**** Provided records ****

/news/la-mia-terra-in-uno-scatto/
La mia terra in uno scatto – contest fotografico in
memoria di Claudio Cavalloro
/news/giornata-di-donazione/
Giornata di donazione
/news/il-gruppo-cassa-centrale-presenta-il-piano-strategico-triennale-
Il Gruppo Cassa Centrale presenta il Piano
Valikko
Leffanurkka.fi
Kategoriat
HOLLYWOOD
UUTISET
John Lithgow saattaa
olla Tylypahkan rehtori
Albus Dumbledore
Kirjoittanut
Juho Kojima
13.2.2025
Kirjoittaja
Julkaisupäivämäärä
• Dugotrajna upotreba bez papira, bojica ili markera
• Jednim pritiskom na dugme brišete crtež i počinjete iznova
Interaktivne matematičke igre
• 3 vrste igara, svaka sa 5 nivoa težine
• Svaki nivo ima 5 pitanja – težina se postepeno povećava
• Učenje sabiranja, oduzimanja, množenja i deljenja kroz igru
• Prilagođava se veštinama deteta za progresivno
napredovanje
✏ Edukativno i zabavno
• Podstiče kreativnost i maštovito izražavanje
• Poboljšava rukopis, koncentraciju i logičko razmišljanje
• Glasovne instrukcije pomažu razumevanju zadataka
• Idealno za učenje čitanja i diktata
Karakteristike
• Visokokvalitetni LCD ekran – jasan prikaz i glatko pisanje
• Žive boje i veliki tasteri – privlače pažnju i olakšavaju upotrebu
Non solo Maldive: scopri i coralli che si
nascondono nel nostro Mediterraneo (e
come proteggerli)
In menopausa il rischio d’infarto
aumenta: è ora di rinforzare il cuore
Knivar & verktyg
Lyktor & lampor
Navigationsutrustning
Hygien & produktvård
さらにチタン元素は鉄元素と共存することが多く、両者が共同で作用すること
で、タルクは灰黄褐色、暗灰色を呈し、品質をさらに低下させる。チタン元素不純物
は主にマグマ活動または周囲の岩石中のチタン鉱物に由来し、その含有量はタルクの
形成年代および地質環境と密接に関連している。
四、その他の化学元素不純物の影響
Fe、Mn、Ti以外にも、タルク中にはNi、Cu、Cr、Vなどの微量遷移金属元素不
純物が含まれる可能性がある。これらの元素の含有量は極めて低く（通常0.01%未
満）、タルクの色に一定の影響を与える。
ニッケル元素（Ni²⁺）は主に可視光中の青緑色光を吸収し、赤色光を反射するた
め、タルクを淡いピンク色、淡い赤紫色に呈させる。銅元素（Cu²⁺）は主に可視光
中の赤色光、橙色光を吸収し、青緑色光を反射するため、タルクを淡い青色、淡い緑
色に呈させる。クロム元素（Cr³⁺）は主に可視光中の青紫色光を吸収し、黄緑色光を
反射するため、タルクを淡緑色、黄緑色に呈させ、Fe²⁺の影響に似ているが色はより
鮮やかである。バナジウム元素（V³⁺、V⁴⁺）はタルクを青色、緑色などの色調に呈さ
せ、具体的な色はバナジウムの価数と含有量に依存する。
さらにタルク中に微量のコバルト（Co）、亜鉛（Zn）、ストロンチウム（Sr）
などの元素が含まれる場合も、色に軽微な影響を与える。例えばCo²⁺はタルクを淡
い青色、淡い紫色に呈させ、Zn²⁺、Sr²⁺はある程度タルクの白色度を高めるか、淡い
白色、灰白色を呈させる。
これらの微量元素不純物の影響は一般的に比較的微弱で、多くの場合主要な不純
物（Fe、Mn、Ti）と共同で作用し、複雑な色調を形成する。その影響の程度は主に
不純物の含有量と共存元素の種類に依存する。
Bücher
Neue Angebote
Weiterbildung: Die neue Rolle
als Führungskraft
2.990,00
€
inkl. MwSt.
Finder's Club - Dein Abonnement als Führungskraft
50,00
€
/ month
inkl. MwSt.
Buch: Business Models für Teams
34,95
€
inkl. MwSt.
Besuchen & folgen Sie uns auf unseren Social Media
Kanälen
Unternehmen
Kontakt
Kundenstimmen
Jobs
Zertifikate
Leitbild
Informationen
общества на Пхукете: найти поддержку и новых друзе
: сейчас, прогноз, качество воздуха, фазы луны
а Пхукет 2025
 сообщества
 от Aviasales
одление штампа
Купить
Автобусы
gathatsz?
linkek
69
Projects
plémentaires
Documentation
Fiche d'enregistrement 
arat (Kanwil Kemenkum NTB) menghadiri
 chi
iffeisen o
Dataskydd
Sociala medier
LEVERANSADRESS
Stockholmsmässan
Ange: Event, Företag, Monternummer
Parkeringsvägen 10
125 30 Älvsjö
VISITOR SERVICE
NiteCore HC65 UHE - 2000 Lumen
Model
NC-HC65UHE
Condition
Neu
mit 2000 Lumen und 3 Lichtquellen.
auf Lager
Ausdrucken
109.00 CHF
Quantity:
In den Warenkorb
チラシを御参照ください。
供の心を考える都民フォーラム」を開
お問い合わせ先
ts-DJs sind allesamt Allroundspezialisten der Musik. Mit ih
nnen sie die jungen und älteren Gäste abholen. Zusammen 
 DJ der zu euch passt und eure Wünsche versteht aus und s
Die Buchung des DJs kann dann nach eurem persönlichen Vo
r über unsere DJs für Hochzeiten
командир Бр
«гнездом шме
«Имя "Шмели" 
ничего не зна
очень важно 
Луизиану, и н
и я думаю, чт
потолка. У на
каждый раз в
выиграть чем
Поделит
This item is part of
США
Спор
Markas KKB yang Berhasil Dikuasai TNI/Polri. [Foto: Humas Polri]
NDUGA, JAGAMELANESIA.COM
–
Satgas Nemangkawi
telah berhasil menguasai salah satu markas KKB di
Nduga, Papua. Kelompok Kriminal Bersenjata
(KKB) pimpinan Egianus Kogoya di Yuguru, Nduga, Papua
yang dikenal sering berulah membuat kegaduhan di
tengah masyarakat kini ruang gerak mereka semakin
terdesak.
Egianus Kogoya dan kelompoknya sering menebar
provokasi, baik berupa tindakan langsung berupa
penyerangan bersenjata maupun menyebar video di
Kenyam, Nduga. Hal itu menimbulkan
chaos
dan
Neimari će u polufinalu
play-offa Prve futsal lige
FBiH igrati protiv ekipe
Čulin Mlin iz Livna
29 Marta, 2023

****

Brief
Word for word, quote the lines from the line containing "penyerangan bersenjata maupun" through the end of the material, both included, and nothing else.

Solution
penyerangan bersenjata maupun menyebar video di
Kenyam, Nduga. Hal itu menimbulkan
chaos
dan
Neimari će u polufinalu
play-offa Prve futsal lige
FBiH igrati protiv ekipe
Čulin Mlin iz Livna
29 Marta, 2023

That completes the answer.